Volví a mi coche y me senté un momento, con la mirada fija en el cielo crepuscular. Sólo le había preguntado a Kilander de qué conocía a Diaz, nada más. No le habría pedido que me contara nada reservado. ¿O sí? Me di cuenta de que no estaba segura. Gray Diaz me producía más miedo de lo que estaba dispuesta a reconocer, incluso ante mí misma.
¿Cómo podía Kilander creerme responsable de la muerte de Royce Stewart? Jason Stone me dejaba indiferente, pero las palabras de Chris me habían dolido.
«Ve a casa, Sarah, tómate una copa de vino y acuéstate temprano.»En lugar de ello, revolví en el bolso, saqué el móvil y marqué el número de información.
– ¿Qué abonado, por favor?
– Cicero Ruiz.
«Sé realista. Es un tipo solitario metido hasta el cuello en actividades ilegales. No aparecerá en una lista de abonados telefónicos.»-Tengo un C. Ruiz -dijo el telefonista.
«Improbable», pensé.
– De acuerdo, deme el número -pedí. Llamaría e iniciaría una torpe conversación con un desconocido en mi español oxidado. Lo siento, lamento molestarlo…

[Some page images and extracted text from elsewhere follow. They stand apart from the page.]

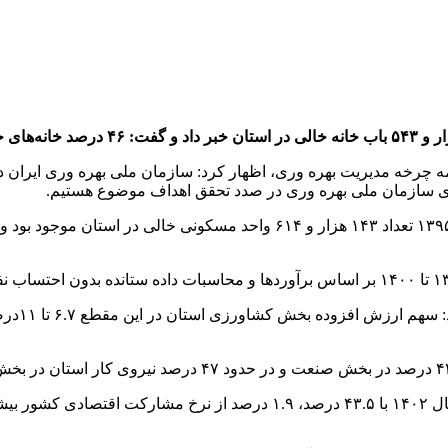
امه چرخه مدیریت بهره وری، اظهار کرد: سازمان ملی بهره وری ایران
ای سازمان ملی بهره وری در صدد تحقق اهداف موضوع هستیم.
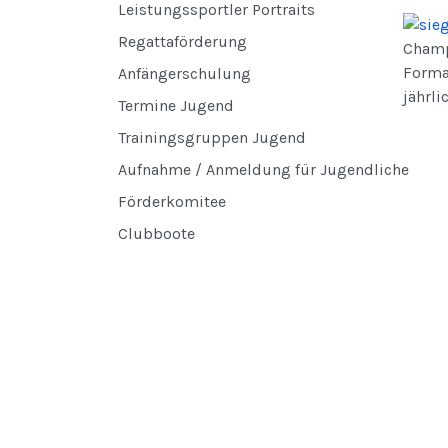
Leistungssportler Portraits
Regattaförderung
Champi
Forma
Anfängerschulung
jährli
Termine Jugend
Trainingsgruppen Jugend
Aufnahme / Anmeldung für Jugendliche
Förderkomitee
Clubboote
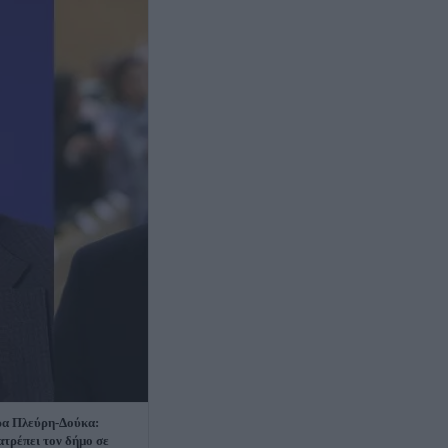
α Πλεύρη-Δούκα:
τρέπει τον δήμο σε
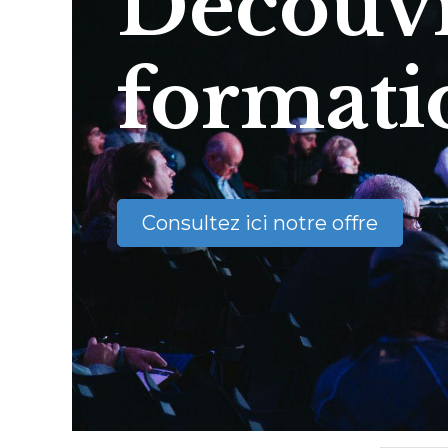
Découvr
formati
Consultez ici notre offre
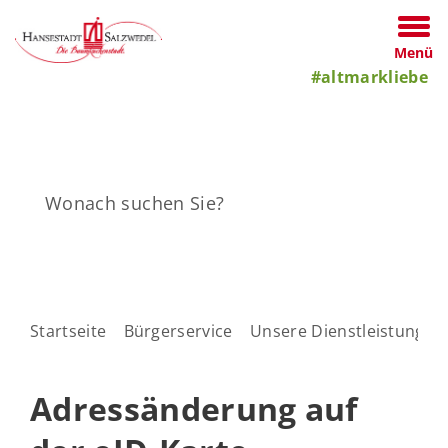
Menü
#altmarkliebe
Startseite
Bürgerservice
Unsere Dienstleistungen
Adressänderung auf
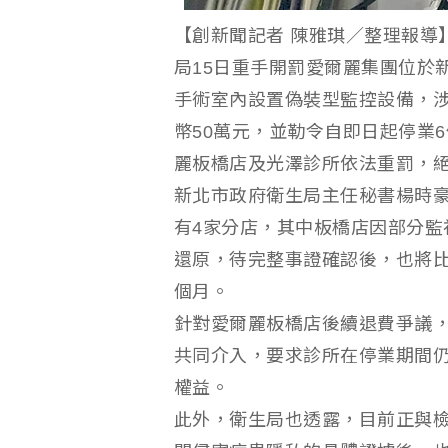
【創新聞記者 陳雅琪／整理報導
局15日重手開罰愛爾麗集團位於
手術室內設置偽裝型監控設備，
幣50萬元，並勒令自即日起停業
麗板橋店及光澤診所依法重罰，
新北市政府衛生局主任秘書楊時
有4家分店，其中板橋店因部分監
還原，待完整事證確認後，也將比
個月。
針對愛爾麗板橋店後續退費爭議
共同介入，要求診所在停業期間
權益。
此外，衛生局也透露，目前正與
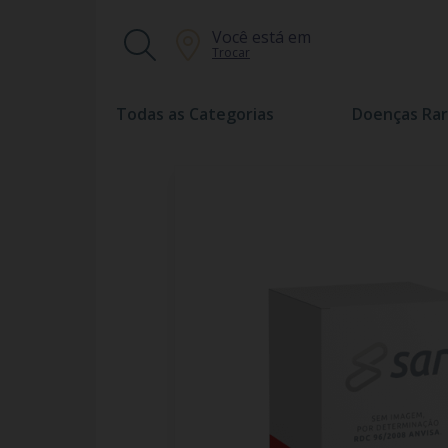
Você está em
Trocar
Todas as Categorias
Doenças Rar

Cicero respondió al tercer timbrazo.
– Soy yo -dije.
– Sarah, ¿Cómo estás?
– Bien. Ya estoy curada -añadí-. Me encuentro bien del oído.
– Excelente.
– Y yo… No puedo acostarme más contigo -declaré-. Es por mi marido.
– ¿Me has llamado para decirme esto? -preguntó Cicero.
– No.
– Entonces, ¿qué te pasa?
– ¿Puedo ir a verte de todas maneras?
Por la ventana abierta vi que Venus empezaba a lucir en la creciente penumbra.
– No se me ocurre por qué no -dijo Cicero.